Late Push Falls Short as Dawgs Drop 2–1 Decision to Peoria (2-7-26)
By: Joey Raymond
Headline Photo Credit: 3780 Media/LMS Network
From the opening minute, it felt like this one was going to have a little extra edge.
Just over a minute into the game, Joe Windmar and Peoria’s Kylar Fenton dropped the gloves, immediately injecting energy into the building. The early scrap sent both players to the box for roughing and set the tone for a physical, high-emotion night. The four-on-four action that followed was just the beginning of what would become a penalty-filled first period.
The real momentum swing came midway through the frame.
After a Peoria slashing call, Roanoke found itself with a power play opportunity — one that didn’t convert.

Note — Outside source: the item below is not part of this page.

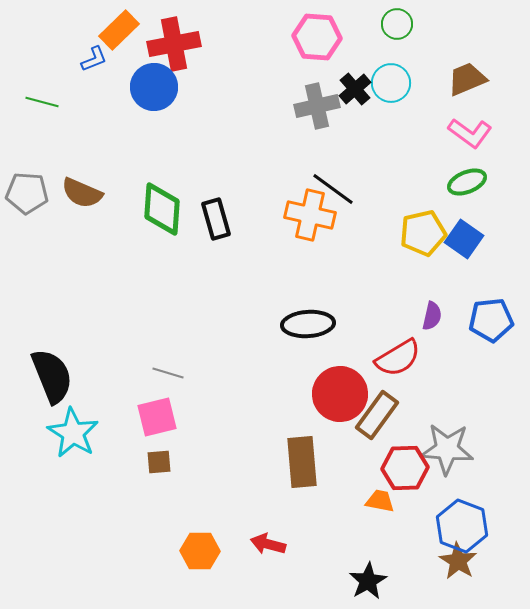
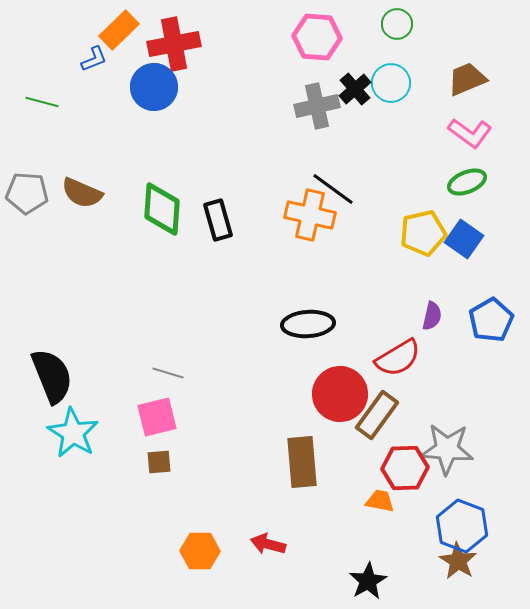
black rectangle at (216, 219): moved 2 px right, 1 px down
blue pentagon at (491, 320): rotated 24 degrees counterclockwise
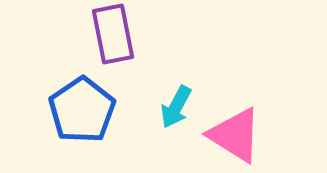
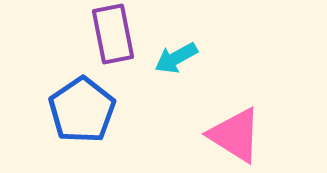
cyan arrow: moved 49 px up; rotated 33 degrees clockwise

But the whistles kept coming. Matching penalties created more open ice, and then the Rivermen took consecutive infractions, handing the Dawgs a lengthy two-man advantage.
Roanoke didn’t waste it.
With crisp puck movement and sustained pressure, Gustav Muller slipped a sneaky shot underneath the Peoria goaltender, and the puck trickled across the line to give the Dawgs a 1–0 lead. It wasn’t flashy, but it was effective — and it gave Roanoke control heading into the first intermission.
If the first period belonged to special teams, the second belonged to Austyn Roudebush.
Peoria came out determined to tilt the ice, and Roanoke’s discipline briefly wavered. A hooking call turned into extended penalty trouble when another Dawg was assessed a roughing minor during the kill. Suddenly, Roanoke was staring down significant time shorthanded against a first-place Rivermen squad that thrives on capitalizing in those moments.
Roudebush wouldn’t allow it.
Time and again, the Dawgs’ netminder came up with critical saves — fighting through traffic, sealing the post, swallowing rebounds. Even after another Roanoke penalty later in the period, the penalty kill stood tall. By the time the horn sounded for the second intermission, the Dawgs were still clinging to their 1–0 advantage, thanks largely to their goaltender’s steady presence.
But holding a one-goal lead against Peoria for a full 60 minutes is a tall order.
The Rivermen finally broke through in the third period after extended pressure in the Roanoke zone. A puck redirected off a Dawgs skate and into the net — an unfortunate bounce after a largely disciplined defensive effort all night. Khaden Henry was credited with the goal, evening the game at 1–1.
From there, the ice began to tilt.
With just over four minutes remaining, Henry struck again — this time with authority — firing a shot past Roudebush to give Peoria its first lead of the night at 2–1. Roanoke wasn’t done.
The Dawgs pulled their goalie with just over two minutes left and pushed hard in the closing moments. They generated quality looks, battled for loose pucks, and forced Peoria to defend deep in its own zone. But the tying goal never came.
When the final horn sounded, it was Peoria skating off with a 2–1 victory — a tightly contested battle that showcased Roanoke’s grit but ultimately hinged on a few key moments in the third.
For the Dawgs, it was a game defined by early physicality, resilient penalty killing, and a goaltending performance that deserved a better finish — but against a team sitting atop the standings, small margins made the difference.